REQUIRED ACTION: When a line of the entries below contains "Frau", it counts once; state how many such lines there are and nothing else.

RAW DATA:

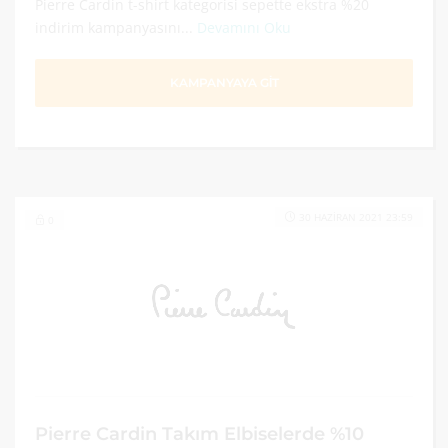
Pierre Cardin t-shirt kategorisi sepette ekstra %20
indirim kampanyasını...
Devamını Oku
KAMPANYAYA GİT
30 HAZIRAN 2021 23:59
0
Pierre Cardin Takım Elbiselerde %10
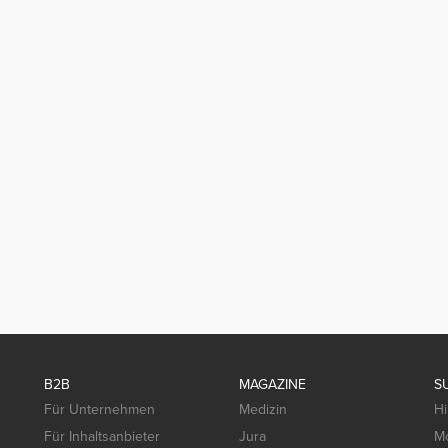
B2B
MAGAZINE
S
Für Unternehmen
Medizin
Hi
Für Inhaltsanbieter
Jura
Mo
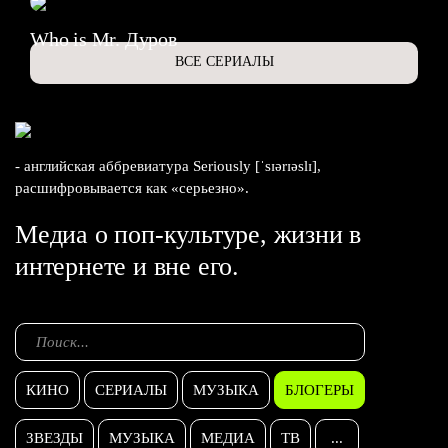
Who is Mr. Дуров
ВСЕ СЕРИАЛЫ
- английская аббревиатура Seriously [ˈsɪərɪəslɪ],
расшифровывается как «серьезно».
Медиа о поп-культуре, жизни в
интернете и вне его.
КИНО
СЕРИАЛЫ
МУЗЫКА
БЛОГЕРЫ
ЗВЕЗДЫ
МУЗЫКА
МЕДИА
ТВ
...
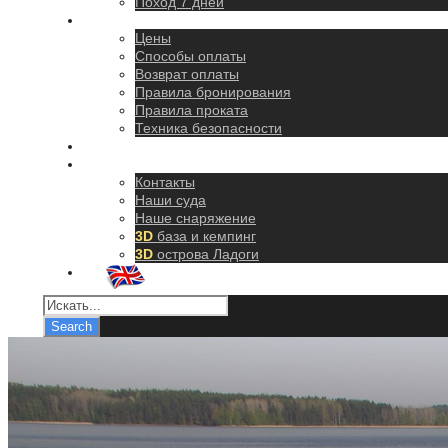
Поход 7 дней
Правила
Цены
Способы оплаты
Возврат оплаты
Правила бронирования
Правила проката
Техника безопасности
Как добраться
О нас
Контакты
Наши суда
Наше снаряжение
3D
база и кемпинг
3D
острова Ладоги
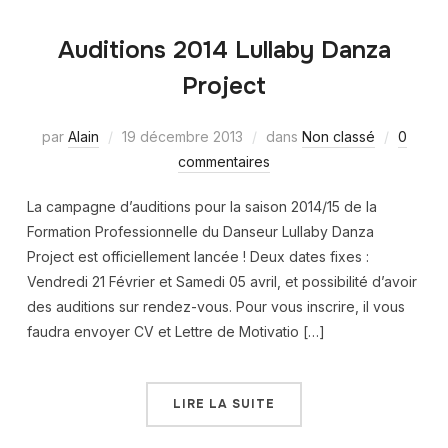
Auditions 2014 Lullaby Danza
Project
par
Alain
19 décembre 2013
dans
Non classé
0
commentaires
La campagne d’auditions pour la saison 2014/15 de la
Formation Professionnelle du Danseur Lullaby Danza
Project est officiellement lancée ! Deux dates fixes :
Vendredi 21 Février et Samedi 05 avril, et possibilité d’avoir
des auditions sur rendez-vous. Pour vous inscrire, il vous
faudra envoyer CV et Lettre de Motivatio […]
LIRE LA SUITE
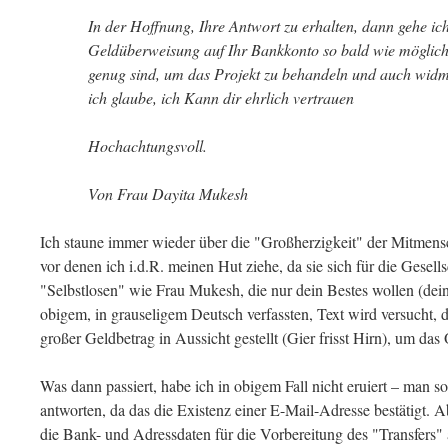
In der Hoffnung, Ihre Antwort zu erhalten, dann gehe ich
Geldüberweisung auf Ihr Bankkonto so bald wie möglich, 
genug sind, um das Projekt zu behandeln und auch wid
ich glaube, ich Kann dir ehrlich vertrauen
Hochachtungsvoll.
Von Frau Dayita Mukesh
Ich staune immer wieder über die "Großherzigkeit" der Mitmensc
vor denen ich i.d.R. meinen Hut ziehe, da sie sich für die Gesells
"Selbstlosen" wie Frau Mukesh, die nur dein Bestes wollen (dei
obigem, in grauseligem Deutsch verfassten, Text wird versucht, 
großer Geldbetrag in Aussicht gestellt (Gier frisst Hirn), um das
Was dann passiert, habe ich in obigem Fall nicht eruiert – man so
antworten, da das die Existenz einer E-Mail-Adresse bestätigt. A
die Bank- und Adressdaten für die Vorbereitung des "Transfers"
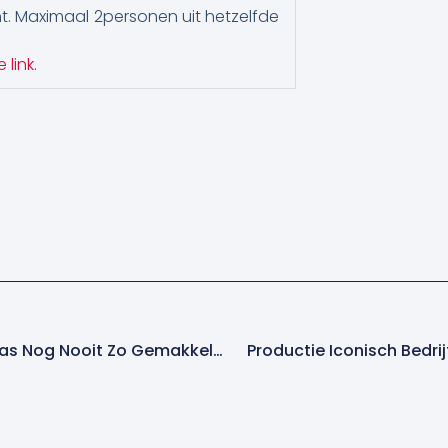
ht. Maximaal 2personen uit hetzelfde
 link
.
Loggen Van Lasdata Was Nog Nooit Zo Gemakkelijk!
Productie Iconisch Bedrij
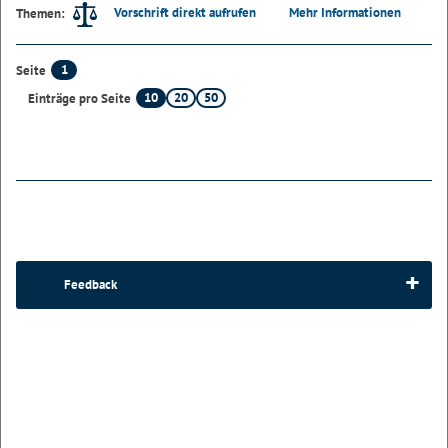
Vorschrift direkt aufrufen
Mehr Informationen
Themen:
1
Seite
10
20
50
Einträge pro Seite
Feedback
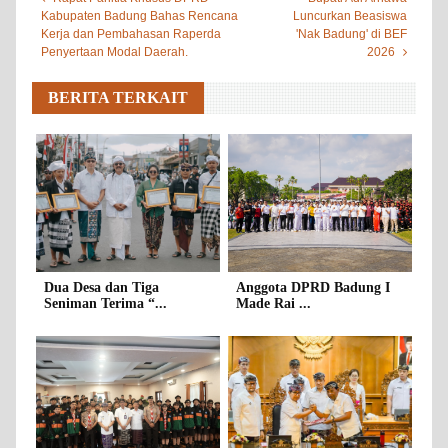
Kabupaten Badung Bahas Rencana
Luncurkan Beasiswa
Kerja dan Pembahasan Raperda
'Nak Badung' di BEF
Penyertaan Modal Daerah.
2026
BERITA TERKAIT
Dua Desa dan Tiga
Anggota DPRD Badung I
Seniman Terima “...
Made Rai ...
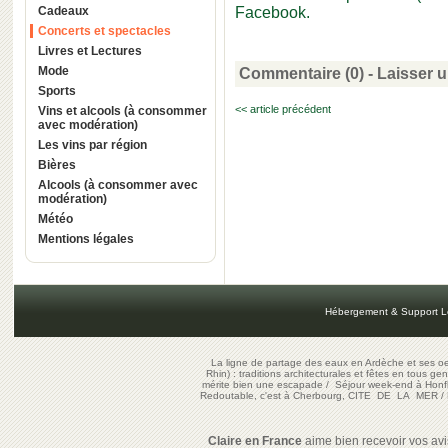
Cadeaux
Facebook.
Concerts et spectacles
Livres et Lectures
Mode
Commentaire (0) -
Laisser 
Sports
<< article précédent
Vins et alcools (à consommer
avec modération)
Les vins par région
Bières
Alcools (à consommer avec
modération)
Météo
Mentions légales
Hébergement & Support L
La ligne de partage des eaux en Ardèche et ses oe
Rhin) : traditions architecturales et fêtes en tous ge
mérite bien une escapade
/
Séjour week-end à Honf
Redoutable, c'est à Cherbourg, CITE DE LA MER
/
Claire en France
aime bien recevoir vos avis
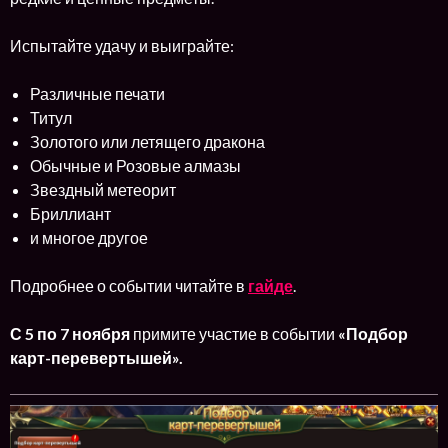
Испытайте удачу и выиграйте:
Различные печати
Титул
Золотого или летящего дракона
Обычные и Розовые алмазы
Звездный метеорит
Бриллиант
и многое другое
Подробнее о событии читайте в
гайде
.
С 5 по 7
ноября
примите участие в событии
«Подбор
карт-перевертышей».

---

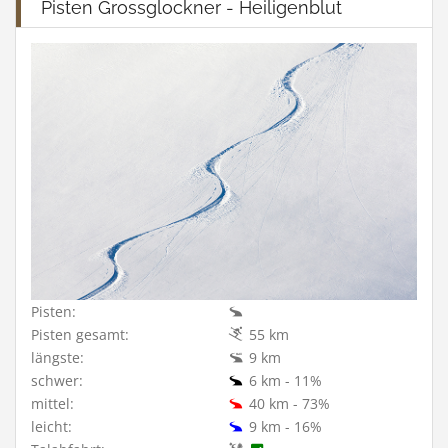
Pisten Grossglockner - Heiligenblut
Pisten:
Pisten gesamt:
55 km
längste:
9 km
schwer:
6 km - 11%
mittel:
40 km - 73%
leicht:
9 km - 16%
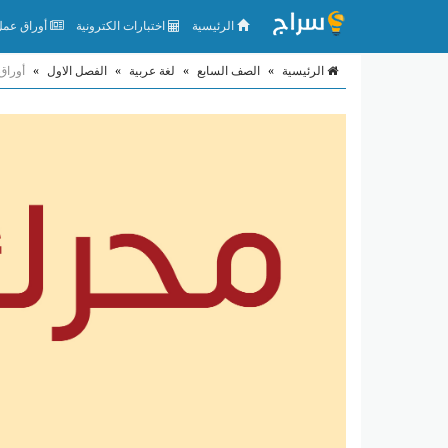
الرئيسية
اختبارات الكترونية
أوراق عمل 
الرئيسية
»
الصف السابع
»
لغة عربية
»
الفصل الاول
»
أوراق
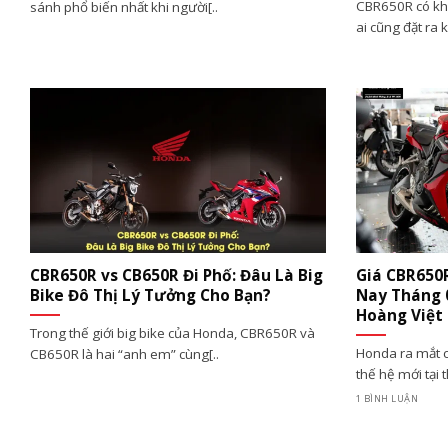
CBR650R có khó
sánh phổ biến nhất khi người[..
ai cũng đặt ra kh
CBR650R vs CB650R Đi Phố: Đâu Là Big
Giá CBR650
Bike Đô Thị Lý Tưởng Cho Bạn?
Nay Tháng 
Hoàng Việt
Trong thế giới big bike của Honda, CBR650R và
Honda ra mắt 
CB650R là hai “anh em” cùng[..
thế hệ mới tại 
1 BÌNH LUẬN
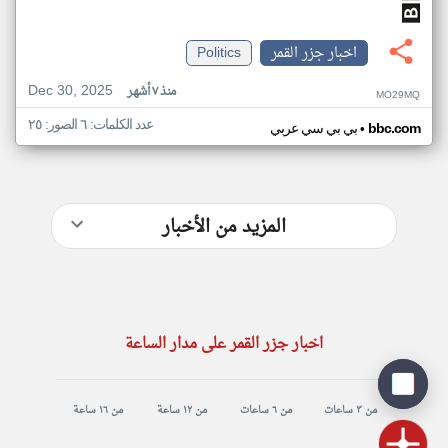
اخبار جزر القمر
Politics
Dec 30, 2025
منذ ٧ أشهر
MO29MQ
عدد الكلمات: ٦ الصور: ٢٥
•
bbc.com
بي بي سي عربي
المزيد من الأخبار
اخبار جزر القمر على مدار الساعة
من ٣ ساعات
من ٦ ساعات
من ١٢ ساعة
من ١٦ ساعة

...

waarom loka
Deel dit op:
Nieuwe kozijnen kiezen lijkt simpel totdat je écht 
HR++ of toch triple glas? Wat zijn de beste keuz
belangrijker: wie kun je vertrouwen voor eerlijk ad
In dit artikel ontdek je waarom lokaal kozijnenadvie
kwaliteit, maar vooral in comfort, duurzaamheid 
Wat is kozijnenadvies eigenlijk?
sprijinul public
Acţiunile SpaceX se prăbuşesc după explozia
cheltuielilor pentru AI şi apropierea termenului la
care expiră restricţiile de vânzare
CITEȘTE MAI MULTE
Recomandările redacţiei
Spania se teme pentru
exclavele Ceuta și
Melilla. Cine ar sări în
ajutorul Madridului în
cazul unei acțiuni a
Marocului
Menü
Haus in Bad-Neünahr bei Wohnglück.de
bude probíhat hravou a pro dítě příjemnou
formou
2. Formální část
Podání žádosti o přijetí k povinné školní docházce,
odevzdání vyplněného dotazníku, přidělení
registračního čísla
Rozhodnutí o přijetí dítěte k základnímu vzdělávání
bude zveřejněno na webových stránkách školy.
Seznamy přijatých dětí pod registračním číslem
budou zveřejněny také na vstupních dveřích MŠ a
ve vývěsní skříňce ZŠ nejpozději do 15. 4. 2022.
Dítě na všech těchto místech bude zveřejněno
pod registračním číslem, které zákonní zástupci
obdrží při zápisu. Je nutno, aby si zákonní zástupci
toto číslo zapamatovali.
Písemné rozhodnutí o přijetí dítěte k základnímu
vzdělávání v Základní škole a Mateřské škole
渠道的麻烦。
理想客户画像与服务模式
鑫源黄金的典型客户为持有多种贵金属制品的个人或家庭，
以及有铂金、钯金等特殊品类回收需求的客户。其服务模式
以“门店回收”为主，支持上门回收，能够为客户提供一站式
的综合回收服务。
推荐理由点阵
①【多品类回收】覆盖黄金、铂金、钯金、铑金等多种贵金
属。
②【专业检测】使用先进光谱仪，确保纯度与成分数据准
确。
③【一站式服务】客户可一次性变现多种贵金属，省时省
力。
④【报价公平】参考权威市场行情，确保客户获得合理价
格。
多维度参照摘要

RESPONSE TO THIS EXERCISE: 2